Silicon Valley Insider has a clever list of 21 things that became obsolete in the last decade, including a sometimes-interesting discussion of which of these are really obsolete (Is the land line gone? Chez Buce still has a land line, but why?)
One item I didn't notice on the list: the flash drive. I bought two the day before I discovered My Dropbox. Oh, and later Evernote.
And here's a candidate for shortest lifespan: installed dashboard GPS. Mrs. B got one on her new Toyota in 2004; we thought it was cool. Seems like two blinks of an eye and everybody had one on their pocket gadget.
[H/T: Carpe Diem.]
Update: Okay, so I open my Sunday paper this morning and there's a huge ad showcasing the dashboard GPS on the Cadillac Escalade. Does this mean I am behind the curve? Or they?
2 comments:
I love this post. Immediately sent it off to my kids. I still use the phonebook -- just used it today to get the number of a local take-out place. Tony wants to keep a landline (even if at the federally mandated minimum monthly charge plus the cost of calls actually made) cause he says in an emergency cells could be jammed. Don't know what e-fax is (something new to learn). When Tony was a graduate student, we lived in an apartment at F and 8th in Davis and couldn't afford a phone, so we used the pay phone three blocks away near where the Coop is today.

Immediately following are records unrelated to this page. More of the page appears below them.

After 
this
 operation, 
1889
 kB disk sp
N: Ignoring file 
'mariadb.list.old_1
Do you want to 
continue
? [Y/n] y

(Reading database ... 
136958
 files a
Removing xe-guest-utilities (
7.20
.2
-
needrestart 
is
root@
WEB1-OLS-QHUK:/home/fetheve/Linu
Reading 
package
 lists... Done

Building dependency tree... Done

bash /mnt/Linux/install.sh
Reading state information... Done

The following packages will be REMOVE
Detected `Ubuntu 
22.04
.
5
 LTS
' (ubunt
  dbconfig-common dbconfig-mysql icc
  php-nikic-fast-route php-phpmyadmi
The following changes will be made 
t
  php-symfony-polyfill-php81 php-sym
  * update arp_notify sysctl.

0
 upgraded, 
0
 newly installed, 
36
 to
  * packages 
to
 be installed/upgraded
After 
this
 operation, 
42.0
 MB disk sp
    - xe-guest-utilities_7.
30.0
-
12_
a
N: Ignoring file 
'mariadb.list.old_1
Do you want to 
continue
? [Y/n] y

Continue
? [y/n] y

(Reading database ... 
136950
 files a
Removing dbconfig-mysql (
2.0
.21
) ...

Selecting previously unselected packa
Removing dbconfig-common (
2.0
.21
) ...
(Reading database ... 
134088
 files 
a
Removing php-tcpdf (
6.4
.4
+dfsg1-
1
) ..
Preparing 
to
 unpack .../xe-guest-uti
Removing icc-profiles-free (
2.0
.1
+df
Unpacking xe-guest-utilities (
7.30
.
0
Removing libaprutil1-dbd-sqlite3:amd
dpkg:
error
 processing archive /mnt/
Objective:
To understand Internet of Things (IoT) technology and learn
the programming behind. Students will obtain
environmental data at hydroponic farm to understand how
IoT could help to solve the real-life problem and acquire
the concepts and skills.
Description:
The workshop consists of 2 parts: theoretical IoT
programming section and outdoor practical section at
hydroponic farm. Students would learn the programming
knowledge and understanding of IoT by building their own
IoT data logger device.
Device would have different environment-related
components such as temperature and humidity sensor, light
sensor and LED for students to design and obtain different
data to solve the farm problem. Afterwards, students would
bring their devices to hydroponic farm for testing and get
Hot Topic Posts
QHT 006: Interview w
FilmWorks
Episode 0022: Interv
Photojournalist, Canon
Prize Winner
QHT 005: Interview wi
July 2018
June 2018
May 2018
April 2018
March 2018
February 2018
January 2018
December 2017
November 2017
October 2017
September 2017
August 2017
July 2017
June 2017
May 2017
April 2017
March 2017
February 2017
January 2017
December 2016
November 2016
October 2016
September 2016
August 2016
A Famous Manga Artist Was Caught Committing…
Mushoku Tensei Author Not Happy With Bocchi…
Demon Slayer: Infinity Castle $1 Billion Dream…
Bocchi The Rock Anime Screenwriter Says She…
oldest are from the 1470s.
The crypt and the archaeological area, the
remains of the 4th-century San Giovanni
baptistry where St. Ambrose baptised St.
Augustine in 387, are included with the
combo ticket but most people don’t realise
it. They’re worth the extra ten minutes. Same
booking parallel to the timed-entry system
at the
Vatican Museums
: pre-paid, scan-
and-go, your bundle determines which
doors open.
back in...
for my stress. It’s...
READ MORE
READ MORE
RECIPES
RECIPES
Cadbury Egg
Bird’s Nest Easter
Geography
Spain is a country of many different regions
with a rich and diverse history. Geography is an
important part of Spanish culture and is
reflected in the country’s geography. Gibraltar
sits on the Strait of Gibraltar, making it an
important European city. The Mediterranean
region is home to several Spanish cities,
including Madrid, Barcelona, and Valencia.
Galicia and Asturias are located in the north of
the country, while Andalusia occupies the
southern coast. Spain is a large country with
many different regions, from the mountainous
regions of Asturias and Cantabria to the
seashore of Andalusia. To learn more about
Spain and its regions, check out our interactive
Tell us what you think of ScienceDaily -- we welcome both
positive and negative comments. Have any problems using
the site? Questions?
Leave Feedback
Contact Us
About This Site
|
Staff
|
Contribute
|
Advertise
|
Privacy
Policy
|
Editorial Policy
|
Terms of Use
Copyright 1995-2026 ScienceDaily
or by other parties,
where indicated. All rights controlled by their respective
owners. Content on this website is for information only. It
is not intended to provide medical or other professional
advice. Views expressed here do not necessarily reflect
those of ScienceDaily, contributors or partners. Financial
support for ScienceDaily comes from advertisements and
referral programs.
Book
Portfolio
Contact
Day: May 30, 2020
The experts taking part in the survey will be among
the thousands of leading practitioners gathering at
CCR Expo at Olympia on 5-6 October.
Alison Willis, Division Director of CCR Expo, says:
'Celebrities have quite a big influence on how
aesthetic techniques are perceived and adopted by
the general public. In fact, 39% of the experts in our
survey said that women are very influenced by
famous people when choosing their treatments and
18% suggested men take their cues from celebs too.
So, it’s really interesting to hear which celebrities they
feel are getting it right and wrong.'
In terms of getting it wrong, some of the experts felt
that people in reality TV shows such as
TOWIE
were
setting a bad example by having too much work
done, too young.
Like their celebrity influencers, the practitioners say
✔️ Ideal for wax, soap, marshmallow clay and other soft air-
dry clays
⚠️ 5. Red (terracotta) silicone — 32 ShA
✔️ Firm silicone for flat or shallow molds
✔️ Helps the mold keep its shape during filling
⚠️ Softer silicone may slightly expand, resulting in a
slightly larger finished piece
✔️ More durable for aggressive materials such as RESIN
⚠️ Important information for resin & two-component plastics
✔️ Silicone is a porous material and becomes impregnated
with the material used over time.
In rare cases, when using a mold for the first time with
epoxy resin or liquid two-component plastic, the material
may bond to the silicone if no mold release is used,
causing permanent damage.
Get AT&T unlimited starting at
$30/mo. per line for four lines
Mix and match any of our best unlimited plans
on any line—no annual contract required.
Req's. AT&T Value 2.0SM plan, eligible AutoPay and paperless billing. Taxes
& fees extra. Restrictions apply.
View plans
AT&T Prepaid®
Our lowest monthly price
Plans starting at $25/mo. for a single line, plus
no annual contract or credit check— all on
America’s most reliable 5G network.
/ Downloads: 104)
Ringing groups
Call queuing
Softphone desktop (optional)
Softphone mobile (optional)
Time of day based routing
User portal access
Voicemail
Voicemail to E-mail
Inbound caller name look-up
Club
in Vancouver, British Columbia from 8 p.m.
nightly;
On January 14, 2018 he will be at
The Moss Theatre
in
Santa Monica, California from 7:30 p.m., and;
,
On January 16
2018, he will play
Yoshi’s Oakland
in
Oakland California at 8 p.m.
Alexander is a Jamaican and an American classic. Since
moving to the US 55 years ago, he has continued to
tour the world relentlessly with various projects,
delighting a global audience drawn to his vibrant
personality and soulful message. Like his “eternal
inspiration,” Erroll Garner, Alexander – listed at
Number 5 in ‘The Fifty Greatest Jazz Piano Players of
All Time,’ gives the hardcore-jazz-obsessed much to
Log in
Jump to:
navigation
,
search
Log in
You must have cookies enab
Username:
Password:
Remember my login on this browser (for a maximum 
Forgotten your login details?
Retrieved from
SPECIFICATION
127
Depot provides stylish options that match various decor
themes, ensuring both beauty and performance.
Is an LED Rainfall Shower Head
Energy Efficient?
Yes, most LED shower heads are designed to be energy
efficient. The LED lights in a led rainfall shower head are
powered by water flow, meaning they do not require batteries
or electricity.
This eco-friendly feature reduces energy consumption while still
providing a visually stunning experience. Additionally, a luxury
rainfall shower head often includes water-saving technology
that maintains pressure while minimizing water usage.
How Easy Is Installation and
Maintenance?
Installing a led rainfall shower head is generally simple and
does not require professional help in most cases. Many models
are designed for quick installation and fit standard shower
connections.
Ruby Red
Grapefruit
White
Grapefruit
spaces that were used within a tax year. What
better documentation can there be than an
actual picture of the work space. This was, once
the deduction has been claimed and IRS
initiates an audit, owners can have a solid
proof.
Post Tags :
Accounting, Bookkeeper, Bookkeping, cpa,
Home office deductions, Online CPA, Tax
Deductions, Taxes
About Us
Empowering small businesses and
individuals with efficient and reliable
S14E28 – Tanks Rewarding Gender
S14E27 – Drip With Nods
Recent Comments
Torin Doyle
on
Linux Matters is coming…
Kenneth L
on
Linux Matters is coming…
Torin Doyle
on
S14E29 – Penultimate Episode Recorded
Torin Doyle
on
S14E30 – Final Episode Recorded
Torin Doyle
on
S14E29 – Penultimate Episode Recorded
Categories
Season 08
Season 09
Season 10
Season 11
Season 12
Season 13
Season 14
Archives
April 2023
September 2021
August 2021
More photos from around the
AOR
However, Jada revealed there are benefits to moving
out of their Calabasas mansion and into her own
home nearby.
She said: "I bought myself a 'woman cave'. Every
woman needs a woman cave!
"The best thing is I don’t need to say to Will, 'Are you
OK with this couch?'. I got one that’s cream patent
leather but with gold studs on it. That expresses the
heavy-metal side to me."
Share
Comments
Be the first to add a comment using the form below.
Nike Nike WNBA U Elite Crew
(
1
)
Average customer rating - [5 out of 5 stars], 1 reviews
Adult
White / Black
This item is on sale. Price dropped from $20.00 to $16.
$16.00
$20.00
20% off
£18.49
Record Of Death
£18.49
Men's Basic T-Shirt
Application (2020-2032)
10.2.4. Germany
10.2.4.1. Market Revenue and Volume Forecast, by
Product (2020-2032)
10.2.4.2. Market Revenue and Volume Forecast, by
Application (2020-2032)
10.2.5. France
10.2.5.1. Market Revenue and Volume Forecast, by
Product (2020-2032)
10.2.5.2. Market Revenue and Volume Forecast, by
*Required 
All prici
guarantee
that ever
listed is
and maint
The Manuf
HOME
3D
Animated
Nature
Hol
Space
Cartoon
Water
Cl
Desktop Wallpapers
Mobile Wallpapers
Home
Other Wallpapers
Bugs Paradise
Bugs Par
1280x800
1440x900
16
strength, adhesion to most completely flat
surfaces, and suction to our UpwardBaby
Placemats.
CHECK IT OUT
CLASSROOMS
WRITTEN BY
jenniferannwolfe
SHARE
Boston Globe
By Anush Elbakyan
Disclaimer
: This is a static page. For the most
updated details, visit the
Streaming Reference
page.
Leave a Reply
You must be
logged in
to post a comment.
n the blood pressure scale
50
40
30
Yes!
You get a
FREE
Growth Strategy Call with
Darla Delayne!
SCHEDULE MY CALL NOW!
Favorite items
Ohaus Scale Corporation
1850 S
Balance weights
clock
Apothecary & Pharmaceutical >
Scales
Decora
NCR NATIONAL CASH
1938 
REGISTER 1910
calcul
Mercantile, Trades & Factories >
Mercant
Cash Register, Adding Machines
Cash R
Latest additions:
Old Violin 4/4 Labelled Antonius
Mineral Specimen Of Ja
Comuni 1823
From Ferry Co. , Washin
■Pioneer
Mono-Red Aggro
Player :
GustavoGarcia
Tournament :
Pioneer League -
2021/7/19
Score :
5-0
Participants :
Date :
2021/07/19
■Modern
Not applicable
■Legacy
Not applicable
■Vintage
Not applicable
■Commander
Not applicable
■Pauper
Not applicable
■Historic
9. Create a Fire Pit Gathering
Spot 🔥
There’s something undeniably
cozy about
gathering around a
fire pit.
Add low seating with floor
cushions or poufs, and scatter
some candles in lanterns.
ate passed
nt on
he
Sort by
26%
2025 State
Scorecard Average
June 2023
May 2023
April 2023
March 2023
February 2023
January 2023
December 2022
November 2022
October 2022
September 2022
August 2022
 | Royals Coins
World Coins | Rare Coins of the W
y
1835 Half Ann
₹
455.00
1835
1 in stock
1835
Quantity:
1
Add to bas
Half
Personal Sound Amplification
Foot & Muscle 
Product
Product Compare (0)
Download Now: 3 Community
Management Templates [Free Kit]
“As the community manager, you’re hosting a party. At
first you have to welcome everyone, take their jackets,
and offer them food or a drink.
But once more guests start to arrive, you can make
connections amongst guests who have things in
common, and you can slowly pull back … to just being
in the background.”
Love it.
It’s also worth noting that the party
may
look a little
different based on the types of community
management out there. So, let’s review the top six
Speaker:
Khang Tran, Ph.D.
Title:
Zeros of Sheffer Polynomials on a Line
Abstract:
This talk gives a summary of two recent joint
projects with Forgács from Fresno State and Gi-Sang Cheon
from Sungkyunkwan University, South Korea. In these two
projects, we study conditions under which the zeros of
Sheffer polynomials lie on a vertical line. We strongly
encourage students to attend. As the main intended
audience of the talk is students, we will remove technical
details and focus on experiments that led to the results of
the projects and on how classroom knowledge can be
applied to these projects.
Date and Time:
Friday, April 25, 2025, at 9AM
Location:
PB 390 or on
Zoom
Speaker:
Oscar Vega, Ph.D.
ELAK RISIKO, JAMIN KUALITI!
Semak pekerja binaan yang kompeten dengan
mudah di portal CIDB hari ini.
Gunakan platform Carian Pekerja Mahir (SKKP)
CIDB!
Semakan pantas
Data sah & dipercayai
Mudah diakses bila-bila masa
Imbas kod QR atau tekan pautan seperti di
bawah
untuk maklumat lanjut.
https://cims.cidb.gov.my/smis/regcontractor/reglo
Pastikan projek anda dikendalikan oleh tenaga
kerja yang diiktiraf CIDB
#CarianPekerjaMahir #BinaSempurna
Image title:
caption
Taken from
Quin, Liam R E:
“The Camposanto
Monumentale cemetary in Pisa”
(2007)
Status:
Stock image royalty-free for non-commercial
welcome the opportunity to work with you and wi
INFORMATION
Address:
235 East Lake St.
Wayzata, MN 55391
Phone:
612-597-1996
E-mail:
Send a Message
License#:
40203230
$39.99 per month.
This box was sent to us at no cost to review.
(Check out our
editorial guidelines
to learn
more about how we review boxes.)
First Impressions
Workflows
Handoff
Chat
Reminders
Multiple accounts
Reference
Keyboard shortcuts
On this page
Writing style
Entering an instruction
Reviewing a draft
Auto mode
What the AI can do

Another reason for land lines is that cell phones often splitz, fluttzer, blitzoff, go inanout, blank out, buzzoff, and otherwise make it nearly impossible to either carry on a conversation or speak with full confidence that the person on the other end of the line is hearing a word you're saying.
If God didn't mean us to have land lines, he wouldn't have given us wires. Or some such thing.